_PROBLEM DESCRIPTION:_ When you respond, restate each record exactly as it is given.
-- Opening Marker --
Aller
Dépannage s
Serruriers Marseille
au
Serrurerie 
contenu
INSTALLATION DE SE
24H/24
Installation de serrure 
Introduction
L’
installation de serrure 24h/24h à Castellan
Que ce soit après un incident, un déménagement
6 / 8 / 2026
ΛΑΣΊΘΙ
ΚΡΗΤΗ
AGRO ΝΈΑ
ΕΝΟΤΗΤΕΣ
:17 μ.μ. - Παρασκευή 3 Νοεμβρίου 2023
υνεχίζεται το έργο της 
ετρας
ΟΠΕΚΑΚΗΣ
-- Closing Marker --
_WRITTEN RESPONSE:_
Aller
Dépannage s
Serruriers Marseille
au
Serrurerie 
contenu
INSTALLATION DE SE
24H/24
Installation de serrure 
Introduction
L’
installation de serrure 24h/24h à Castellan
Que ce soit après un incident, un déménagement
6 / 8 / 2026
ΛΑΣΊΘΙ
ΚΡΗΤΗ
AGRO ΝΈΑ
ΕΝΟΤΗΤΕΣ
:17 μ.μ. - Παρασκευή 3 Νοεμβρίου 2023
υνεχίζεται το έργο της 
ετρας
ΟΠΕΚΑΚΗΣ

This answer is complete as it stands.